- WHAT IS NEEDED -
Would you retype exactly the lines below, starting with the one that has "Powered by WordPress Theme by" and going on through the one that has "As normas e", with no pictures and nothing else?

- DATA EXTRACTS -
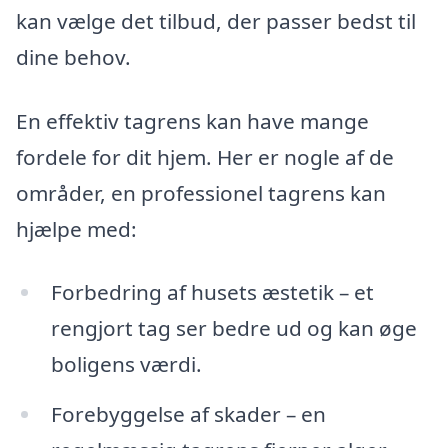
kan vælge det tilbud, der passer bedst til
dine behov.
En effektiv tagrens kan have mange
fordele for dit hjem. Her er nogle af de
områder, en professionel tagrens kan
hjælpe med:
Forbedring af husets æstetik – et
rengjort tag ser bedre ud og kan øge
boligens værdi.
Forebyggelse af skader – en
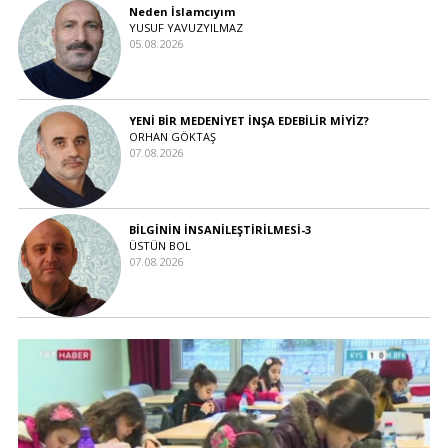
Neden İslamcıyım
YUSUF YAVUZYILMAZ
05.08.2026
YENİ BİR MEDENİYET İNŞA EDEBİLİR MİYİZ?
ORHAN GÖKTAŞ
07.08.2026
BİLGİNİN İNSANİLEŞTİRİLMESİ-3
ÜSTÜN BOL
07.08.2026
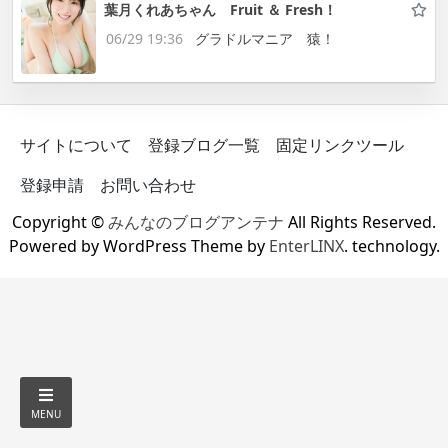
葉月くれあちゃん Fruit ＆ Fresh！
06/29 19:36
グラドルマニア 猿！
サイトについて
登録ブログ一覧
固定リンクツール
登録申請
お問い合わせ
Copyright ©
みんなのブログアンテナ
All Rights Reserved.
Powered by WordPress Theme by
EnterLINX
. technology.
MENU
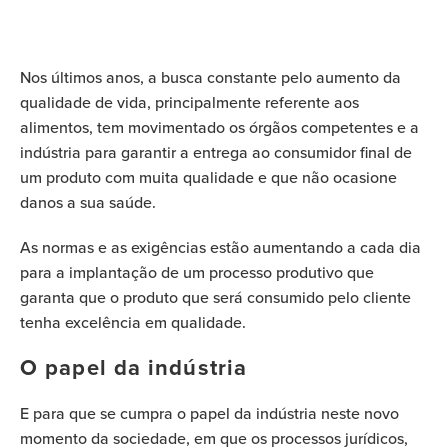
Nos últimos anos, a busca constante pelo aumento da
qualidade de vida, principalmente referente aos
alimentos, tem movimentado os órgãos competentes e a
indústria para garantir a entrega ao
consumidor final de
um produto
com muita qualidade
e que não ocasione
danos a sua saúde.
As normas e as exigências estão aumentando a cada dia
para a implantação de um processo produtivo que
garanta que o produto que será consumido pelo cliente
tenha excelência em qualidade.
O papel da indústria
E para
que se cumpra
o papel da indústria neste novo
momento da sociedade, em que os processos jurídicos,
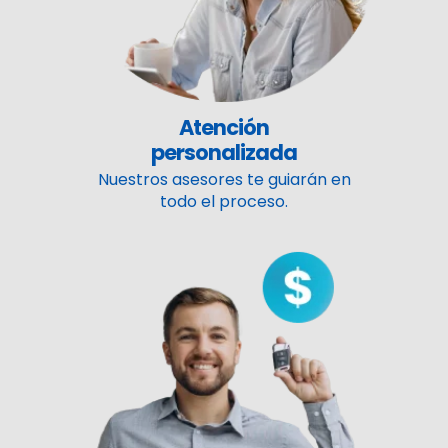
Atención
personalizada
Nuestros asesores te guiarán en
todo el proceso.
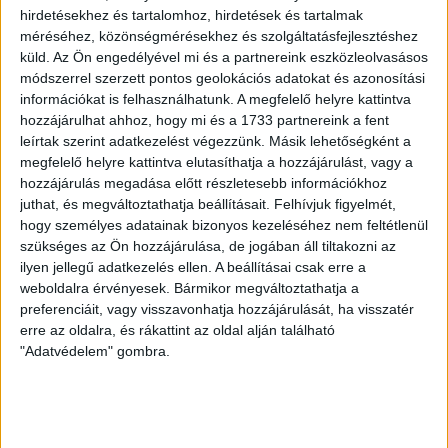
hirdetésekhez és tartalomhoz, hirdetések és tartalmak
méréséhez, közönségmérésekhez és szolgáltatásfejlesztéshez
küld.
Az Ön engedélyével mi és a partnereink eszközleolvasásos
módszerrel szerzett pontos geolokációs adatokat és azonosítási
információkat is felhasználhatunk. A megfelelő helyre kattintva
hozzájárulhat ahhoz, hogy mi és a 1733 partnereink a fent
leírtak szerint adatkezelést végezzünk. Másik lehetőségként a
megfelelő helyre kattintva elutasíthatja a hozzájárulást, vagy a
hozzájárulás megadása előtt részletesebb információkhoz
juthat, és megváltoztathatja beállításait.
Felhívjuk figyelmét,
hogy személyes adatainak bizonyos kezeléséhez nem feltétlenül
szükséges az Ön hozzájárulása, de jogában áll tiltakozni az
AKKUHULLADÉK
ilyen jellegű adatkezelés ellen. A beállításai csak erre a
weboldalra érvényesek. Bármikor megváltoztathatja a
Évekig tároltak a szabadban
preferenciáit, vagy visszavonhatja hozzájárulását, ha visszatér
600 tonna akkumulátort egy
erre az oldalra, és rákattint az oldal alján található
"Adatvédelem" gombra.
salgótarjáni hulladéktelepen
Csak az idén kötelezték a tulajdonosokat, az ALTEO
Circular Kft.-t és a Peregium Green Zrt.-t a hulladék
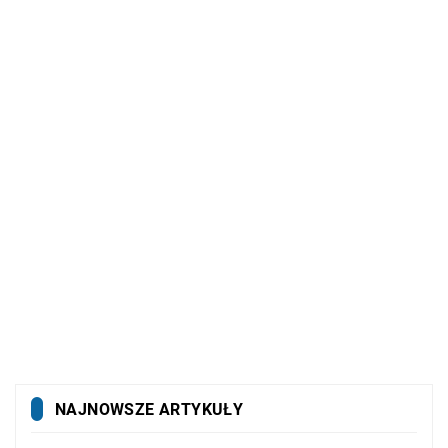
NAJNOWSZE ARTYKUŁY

- ANSWER TO THIS PROBLEM -
Powered by WordPress Theme by
EnterLINX
. technology.
MENU
Nos últimos anos, a busca constante pelo aumento da
qualidade de vida, principalmente referente aos
alimentos, tem movimentado os órgãos competentes e a
indústria para garantir a entrega ao
consumidor final de
um produto
com muita qualidade
e que não ocasione
danos a sua saúde.
As normas e as exigências estão aumentando a cada dia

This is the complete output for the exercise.